Benefits of Using Covered Call Strategy
- Guards Against Volatility
Due to the lower volatility associated with a buy-write strategy, it has been known to outperform the S&P 500 during times of high volatility. This strategy can also be used in times of unstable political conditions. Jonathan Molchan, a portfolio manager for the Horizons Nasdaq-100 Fund, noted that this strategy can help minimize volatility by delivering lower volatility than the broader market.
For investors in the QYLD, a monthly buy-write strategy provides them with at least two benefits. First, it increases their monthly income. Second, it provides them with downside protection.

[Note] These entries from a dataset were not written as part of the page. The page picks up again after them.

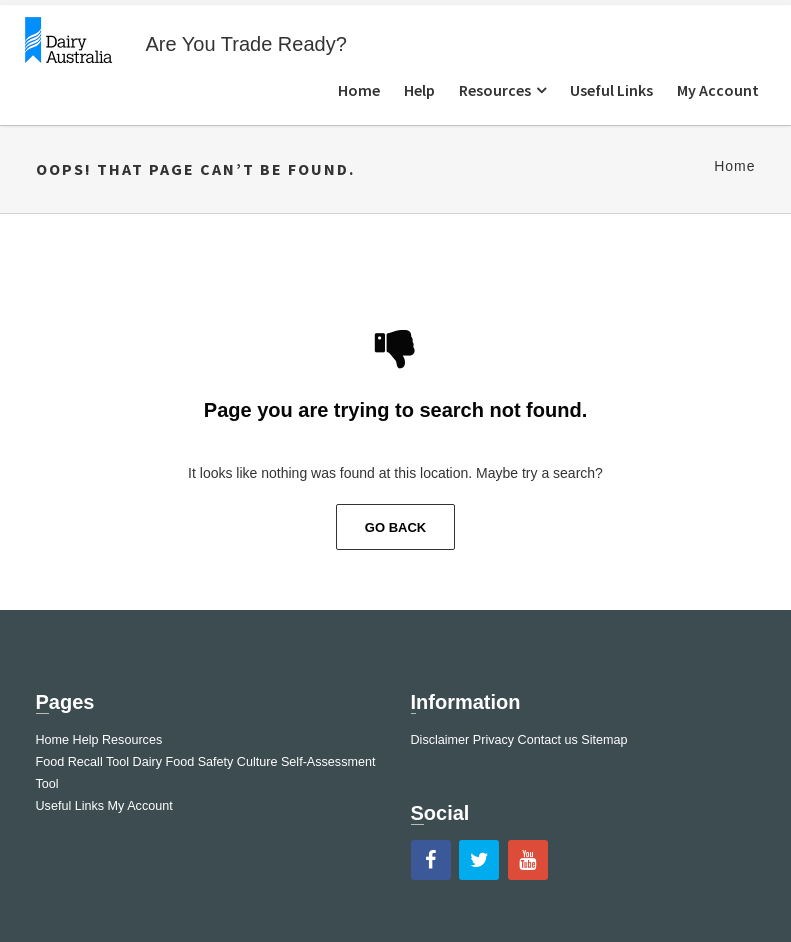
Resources (495, 90)
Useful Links (611, 90)
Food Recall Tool (83, 762)
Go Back (395, 527)
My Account (718, 90)
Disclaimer (440, 740)
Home (359, 90)
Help (419, 90)
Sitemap (604, 740)
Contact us (548, 740)
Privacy (493, 740)
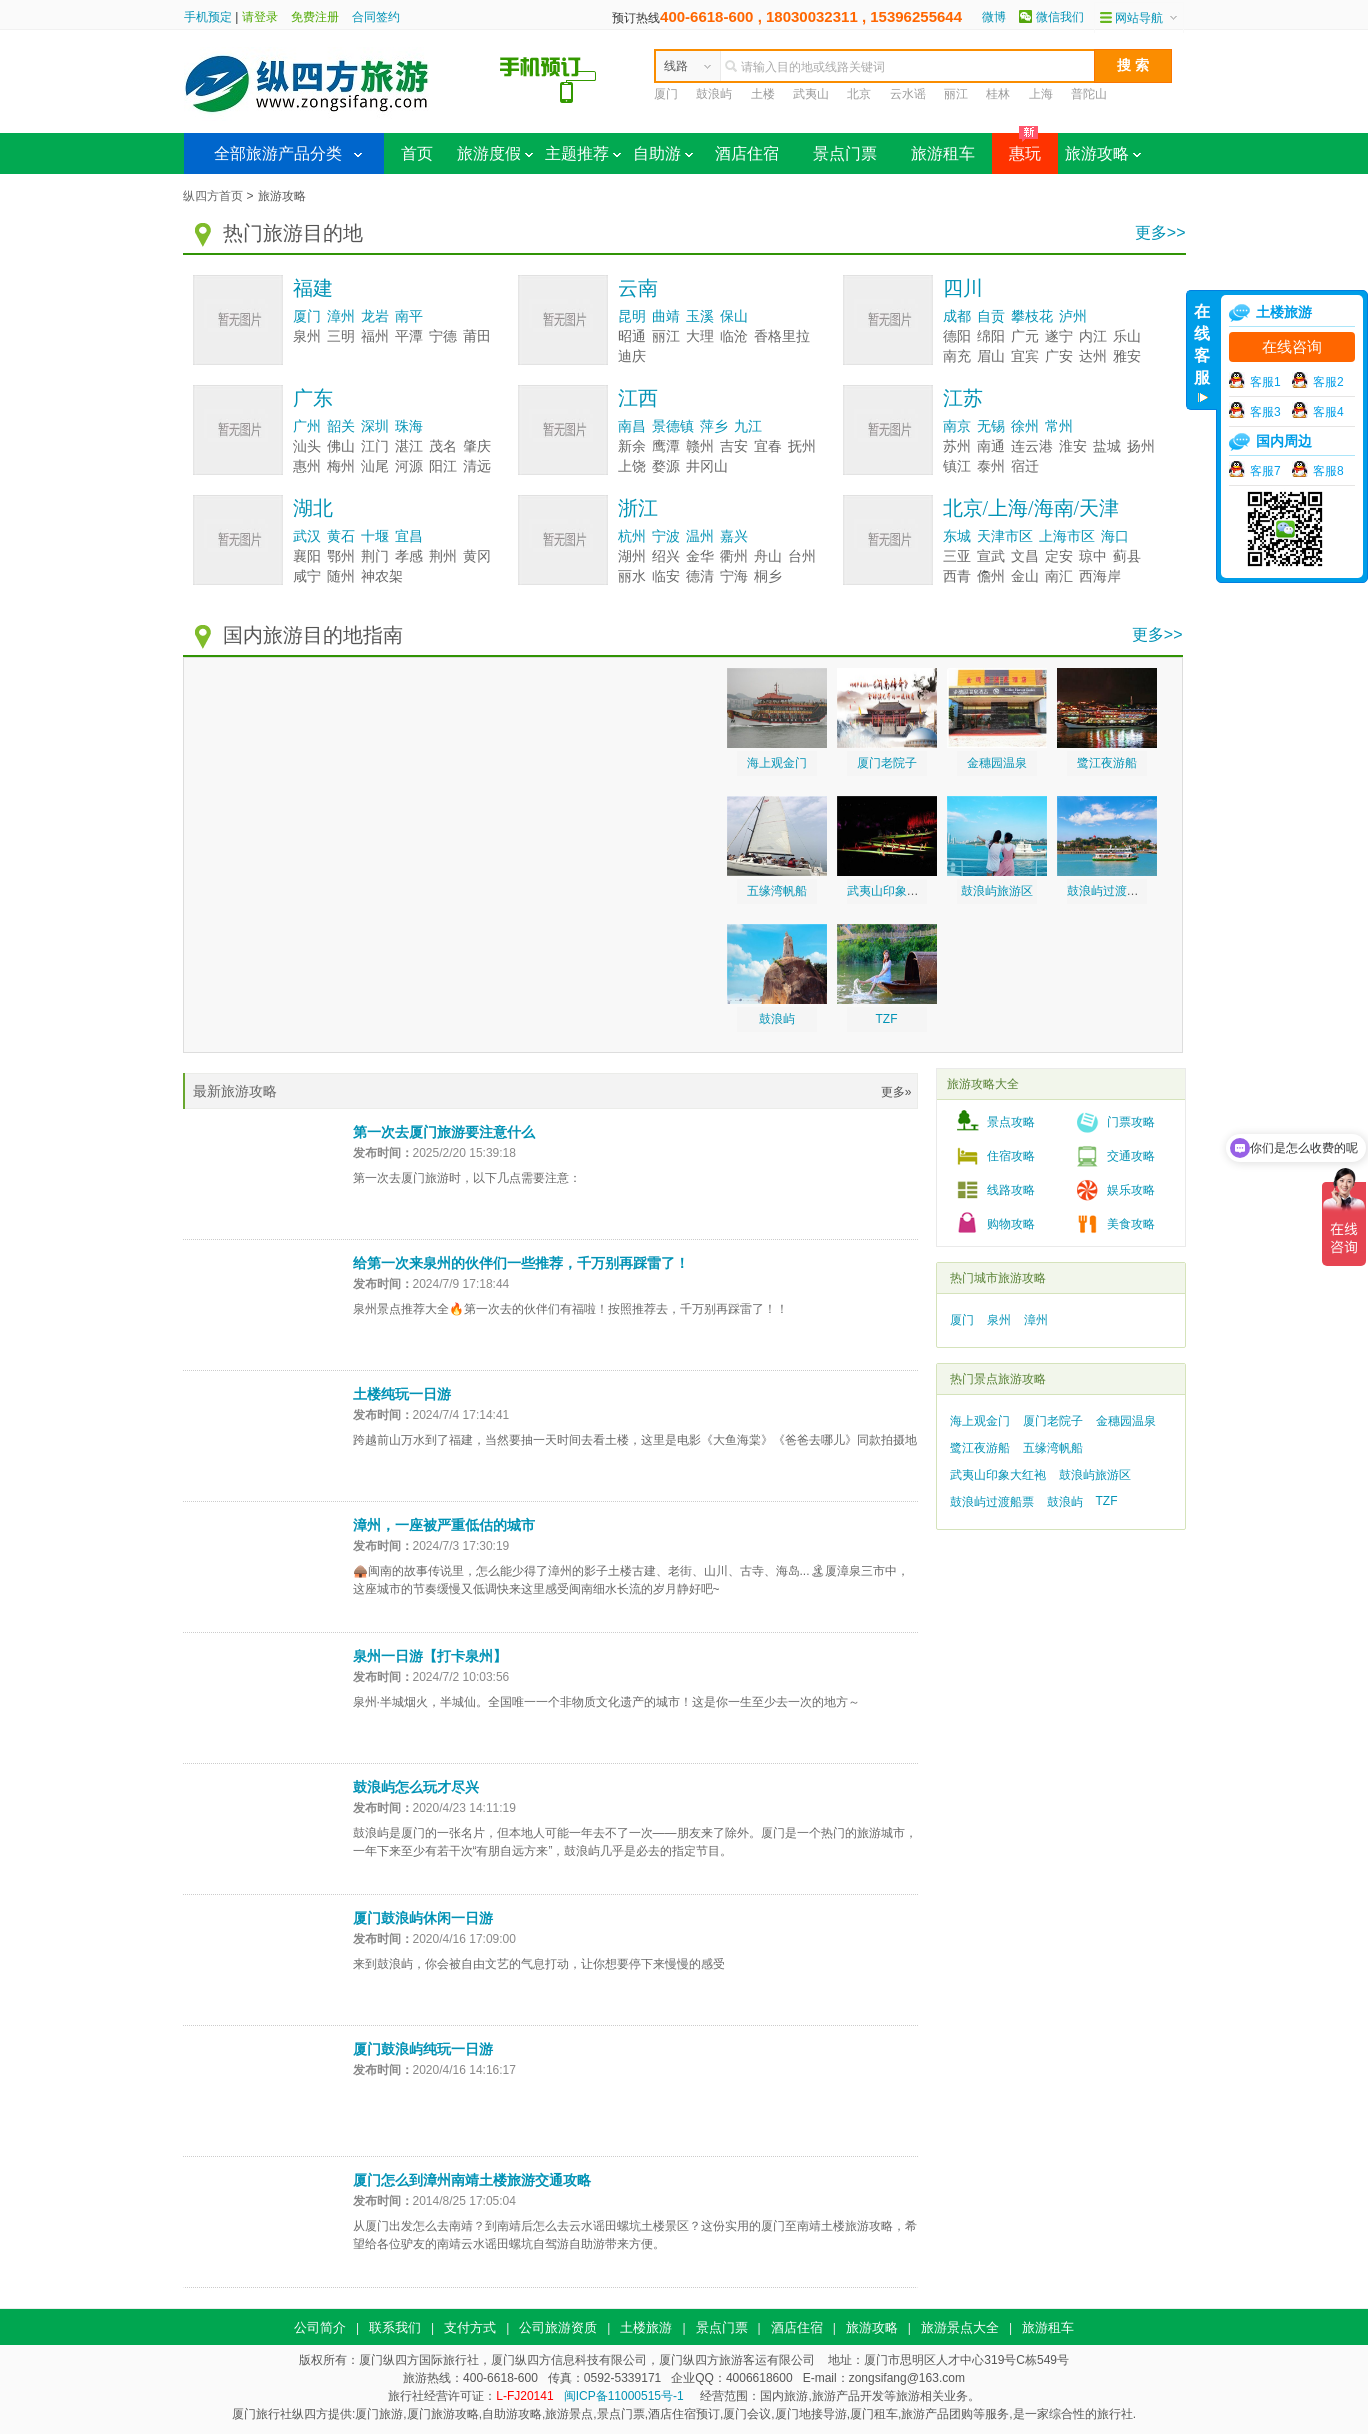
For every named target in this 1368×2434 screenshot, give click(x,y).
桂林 (998, 94)
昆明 (632, 316)
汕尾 (375, 466)
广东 (313, 398)
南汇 (1059, 576)
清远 (477, 466)
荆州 (443, 556)
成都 (957, 316)
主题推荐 (583, 153)
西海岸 (1100, 576)
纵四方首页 (213, 196)
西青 (957, 576)
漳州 (341, 316)
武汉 (307, 536)
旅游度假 (495, 153)
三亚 (957, 556)
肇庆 (477, 446)
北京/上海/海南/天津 (1031, 508)
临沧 (734, 336)
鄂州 (341, 556)
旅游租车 (943, 153)
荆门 (375, 556)
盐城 (1107, 446)
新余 (632, 446)
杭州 (632, 536)
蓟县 (1127, 556)
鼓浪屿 (714, 94)
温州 (700, 536)
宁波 (666, 536)
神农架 (382, 576)
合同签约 (376, 17)
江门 (375, 446)
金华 (700, 556)
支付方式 (470, 2327)
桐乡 (768, 576)
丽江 (956, 94)
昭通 (632, 336)
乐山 (1127, 336)
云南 (638, 288)
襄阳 (307, 556)
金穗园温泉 (997, 763)
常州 (1059, 426)
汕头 (307, 446)
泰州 (991, 466)
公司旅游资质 (558, 2327)
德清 (700, 576)
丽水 (632, 576)
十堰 (375, 536)
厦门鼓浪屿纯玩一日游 (423, 2049)
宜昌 (409, 536)
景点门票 (845, 153)
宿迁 (1025, 466)
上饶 (632, 466)
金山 (1025, 576)
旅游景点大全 (960, 2327)
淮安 (1073, 446)
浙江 (638, 508)
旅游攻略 (1103, 153)
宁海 (734, 576)
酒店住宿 (747, 153)
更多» (896, 1092)
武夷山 (811, 94)
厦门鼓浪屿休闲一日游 (423, 1918)
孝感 (409, 556)
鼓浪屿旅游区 (997, 891)
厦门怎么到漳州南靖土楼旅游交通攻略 (472, 2180)
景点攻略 (1011, 1122)
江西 (638, 398)
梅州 (341, 466)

- Offers Different Pattern of Returns
The performance of buy-write ETFs will vary depending on the year. In most cases, they will perform better in bull years when the market is still advancing slowly and consistently. A buy-write strategy can also produce better returns than the S&P 500 when volatility levels are elevated. When the bearish sentiment gets high, buy-writes are a good alternative to giving up your stock in the market.
- Simplified Strategy
Unfortunately, many investors are not aware of the many advantages of using a buy-write strategy. This is one of the main reasons why these ETFs are so popular. Unlike traditional mutual funds, buy-write ETFs don’t require investors to exercise their options early. Instead, they are managed by a team of experts.
- Premiums Can Be Kept as Income
Many investors use buy-writes to increase their monthly income. They typically sell them regularly and hope to add a few percentage points to their annual returns.
- Helps Set Target Selling Price
For instance, let’s say that an investor purchased a stock for $39.30 and sold it for 90 cents per share. The buy-write assignment means that the investor must sell the stock at the current price of $40.50 to receive the full amount of $40.90.
- Limit Downside Protection
The investor’s break-even point has been reduced by selling the stock. However, the protection that’s provided by selling a buy-write is very limited.
A buy-write is a two-part strategy that involves buying a stock and selling calls. The former is typically sold on a share-for-share basis. Buy-writes have several advantages for investors. They can provide them with income in a bullish market, protection against the downside and a selling price higher than the current market price.